A gerund is a verb form that functions as a noun and can be used as a subject, object, or complement. A gerund is often called an “ing-form” because it ends in -ing. For example:
- “I am meeting her tomorrow.” — This sentence contains the gerund phrase “meeting her,” which happens to be an active voice verb like “I am.” Therefore, you can say this sentence with either the past tense or present tense of the verb “to meet.”
Gerunds are an important part of English grammar, and understanding how to use them correctly can help you communicate more effectively.
Gerunds are formed by taking the base form of a verb and adding -ing. For example, the base form of ‘walk’ is ‘walks’, so the gerund form would be ‘walking’. Gerunds can be used as the subject or object of a sentence, or as the object of a preposition.
Subject: Walking is good exercise.
Object: I enjoy walking in the park.
Prepositional object: We talked about walking in the park.
Gerunds as Subjects
Gerunds can be used as the subject of a sentence.
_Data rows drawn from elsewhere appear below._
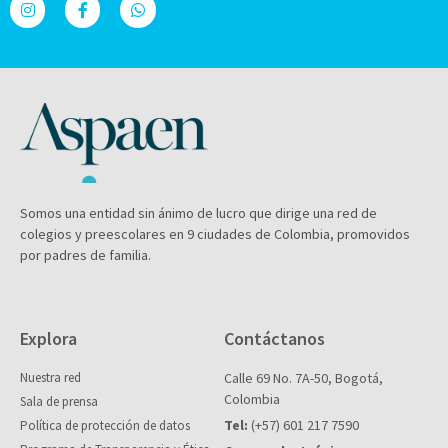
Somos una entidad sin ánimo de lucro que dirige una red de
colegios y preescolares en 9 ciudades de Colombia, promovidos
por padres de familia.
Explora
Contáctanos
Nuestra red
Calle 69 No. 7A-50, Bogotá,
Colombia
Sala de prensa
Tel:
(+57) 601 217 7590
Política de protección de datos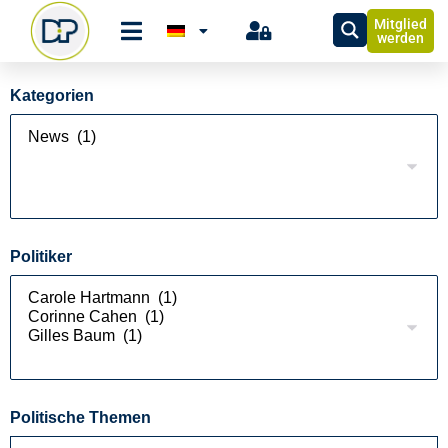
Mitglied
werden
Kategorien
Politiker
Politische Themen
For example, “Swimming is my favorite hobby.” In this sentence, “swimming” is the gerund and is the subject of the sentence. Gerunds can also be used as the object of a sentence, such as “I enjoy swimming.” In this case, “swimming” is still the gerund, but it is now the object of the sentence.
Gerunds as Objects
Gerunds can be used as the object, or complement of a sentence. When a gerund is used as the object of a sentence, it is acting as a noun. For example, “I love swimming.” In this sentence, “swimming” is the gerund and it is the object of the verb “love.”
Gerunds after Prepositions
Gerunds can be used after prepositions to form prepositional phrases. When a gerund is used after a preposition, it is known as a gerund phrase. For example, “We talked about walking in the park.” in the sentence. “walking” is the gerund and the gerund phrase is “walking in the park”.
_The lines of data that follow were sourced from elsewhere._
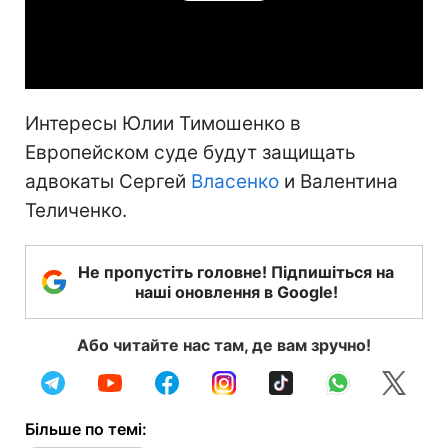
Video
Интересы Юлии Тимошенко в
Европейском суде будут защищать
адвокаты Сергей
Власенко
и Валентина
Теличенко.
Не пропустіть головне! Підпишіться на
наші оновлення в Google!
Або читайте нас там, де вам зручно!
Більше по темі:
Do gerunds begin with capital letters?
You might be asking yourself, “Do gerunds begin with capital letters?” The answer is no.
Gerunds are not proper nouns—that is, they don’t have a name of their own. So they needn’t be capitalized unless you want to emphasize them (and even then, it’s not necessary). If you’re writing about gerunds and want to use capitalization as an aid in your writing, though, feel free! That being said: if your reader can’t tell what kind of noun it is without looking at the rest of the sentence first and seeing whether or not there are any other clues available from other words in the sentence before them (like articles or prepositions), then that’s probably okay for most situations where people aren’t going out of their way specifically trying not to look like idiots when talking about things like “a big guy with short hair who lives next door.”
Are gerunds always preceded by “to”?
It turns out, that there are some cases where a gerund can be preceded by other words. For example:
- “to dance” (not a gerund) is followed by “in the morning.”
- “to study” (a gerund) sounds like it’s part of an imperative sentence.
- “to write about” sounds more like a prepositional phrase than anything else, so it probably shouldn’t precede any nouns or verbs in this context.
It’s true that gerunds can function as nouns, but they can also function as adjectives.
It’s true that gerunds can function as nouns, but they can also function as adjectives. Gerunds are not always preceded by “to” and can be used in a sentence as the subject of another clause or object of another verb.
For example: “I’m going to the store tomorrow.” This is an example of a gerund being used as a subject (because it’s preceded by “I am”). However, sometimes you’ll see this same phrase with a different construction: “Tomorrow I’m going to do laundry.” This is an example where gerunds are used as objects instead of subjects; this means that they’re following something else and neither one is considered the main part of speech (the nominative case).
Gerunds are verbals that end in -ing, but they can also function as nouns and adjectives.
Gerunds are verbals that end in -ing, but they can also function as nouns and adjectives. Verbals (also called verbal nouns) are formed from verbs, which is why they’re called gerunds—they’re the most common type of verbal. To create a gerund, you simply replace the infinitive form of your verb with an -ing ending: “I like swimming.” becomes “I like swimming,” or “Swimming makes me feel healthy.” The resulting word acts as both a verb and an adjective, making it possible to describe things in more detail than just saying something was good or bad!
In conclusion, a gerund is a type of noun that is derived from a verb. It functions in the same way as a regular noun and can be used as the subject or object of a sentence. Gerunds are usually formed by adding -ing to the base form of the verb and can be used in both verbal and written English.